El impuesto de circulación de Salamanca es el más caro de Castilla y León

El impuesto de circulación de Salamanca es el más caro de Castilla y León

La media que tiene que pagar un salmantino por el impuesto de circulación, uno de los cinco que dependen del Ayuntamiento, asciende hasta los 128 euros. Este es el resultado que surge de dividir por su número los cinco precios que el Ayuntamiento de Salamanca tiene establecidos para los diferentes turismos en función de sus caballos fiscales.

De esta manera, el precio varía desde los 25,12 euros para los turismos de menos de ocho caballos fiscales hasta los 224 euros para los que cuentan con 20 o más caballos fiscales. Entre medias, el impuesto de circulación tiene un valor de 67,76 euros hasta los 12 caballos fiscales, 143,88 euros hasta los 16 y 179,22 euros hasta los 20. 

Estos precios suponen un aumento de los mismos del 100% desde el año 2001 en el que el montante total ascendía hasta la mitad. Desde entonces, estos han aumentado paulatinamente hasta el año 2014, desde el que permanece estable en todos los casos. Además, el Ayuntamiento, a través del equipo de Gobierno, ya ha anunciado que en 2017 también se mantendrán congelados los impuestos en Salamanca. 

El mayor aumento llegó precisamente en el año 2002, en el que los precios aumentaron en más de un 30%. En el 2005 la subida fue también importante, entre el 10% y el 15%, en función del tramo entre caballos fiscales. En el 2010 no subió el precio y, desde entonces, han aumentado hasta los actuales. 

La congelación actual, además de un compromiso del equipo de Gobierno adquirido a través del documento firmado con Ciudadanos antes de la actual legislatura, supone un cumplimiento de la Ley. De hecho, la Ley Reguladora de las Haciendas Locales marca en un máximo del doble el incremento de las cuotas fijadas en la misma Ley que son, exactamente, la mitad de lo que ahora recauda por turismo el Ayuntamiento de Salamanca. 

Otros vehículos

Exactamente lo mismo ocurre con otros vehículos. Los autobuses no exentos del pago de este impuesto también han visto multiplicado por dos el precio que deben abonar al Ayuntamiento desde el 2001. Los de menos de 21 plazas tienen un precio de 165,46 euros, mientras que los que lleguen hasta las 50, de 235,68 euros. Más aún, 294,54, es el impuesto de circulación para los autobuses de más de 50 plazas. 

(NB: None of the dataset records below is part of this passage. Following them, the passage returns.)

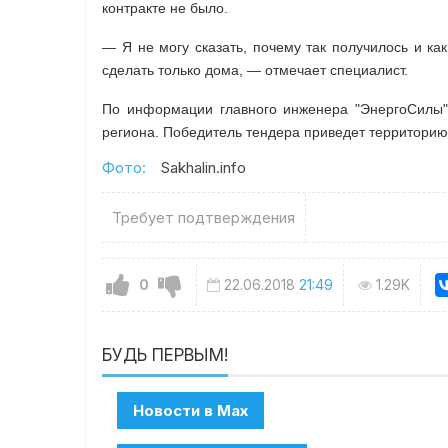
контракте не было.
— Я не могу сказать, почему так получилось и к
сделать только дома, — отмечает специалист.
По информации главного инженера "ЭнергоСилы"
региона. Победитель тендера приведет территорию
Фото:
Sakhalin.info
Требует подтверждения
0
22.06.2018
21:49
1.29K
БУДЬ ПЕРВЫМ!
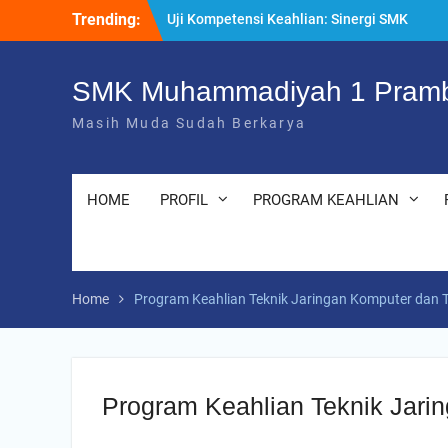
Skip
Trending:
Uji Kompetensi Keahlian: Sinergi SMK
to
Bersama LSP dalam Mencetak Lulusan
content
Kompeten dan Siap Kerja
“Pesantren Ramadan” Sebagai Momentum
SMK Muhammadiyah 1 Pramb
Bermuhasabah dan Perbaikan Diri
Masih Muda Sudah Berkarya
205 Murid Baru Ikuti Fortasi dan MPLS,
SMK Muhammadiyah 1 Prambanan Klaten
Perkuat Komitmen Sekolah Ramah Anak
HOME
PROFIL
PROGRAM KEAHLIAN
Home
Program Keahlian Teknik Jaringan Komputer dan 
Program Keahlian Teknik Jari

En el caso de los camiones, el precio asciende desde los 84,03 euros para los que puedan transportar menos de 1.000 kilogramos de carga útil hasta los 294,54 euros para los más de 10.000 kilogramos. Además, el precio llega hasta los 165,46 euros y los 235,68 euros para los camiones de hasta 3.000 kilogramos y hasta los 10.000, respectivamente. 

Para los ciclomotores, el precio es de 8,73 euros, al igual que para los motocicletas hasta los 125 centímetros cúbicos. Hasta 250, el aumento en el impuesto asciende a los 15,06 euros y hasta los 30,06 hasta los 500 centímetros cúbicos. Hasta los mil llega al doble que el anterior y para las de más cilindrada es de 120,38 euros. 

También tienen precio los tractores y remolques. En el primero de los casos, según caballos fiscales el impuesto a pagar es de 35,12, 55,2 y 165,46 euros según lleguen hasta los 16, los 25 o los superen, respectivamente. Mismo precio deben pagar los remolques según su carga hasta los 1.000 kilogramos, 3.000 o más de esta cifra.

En todos los casos, salvo en estos dos últimos, el aumento en los últimos quince años también ha sido del doble. También, y cumpliendo el compromiso y la Ley, se ha congelado el impuesto desde el año 2014, último en el que hubo un ascenso algo menor del 2%.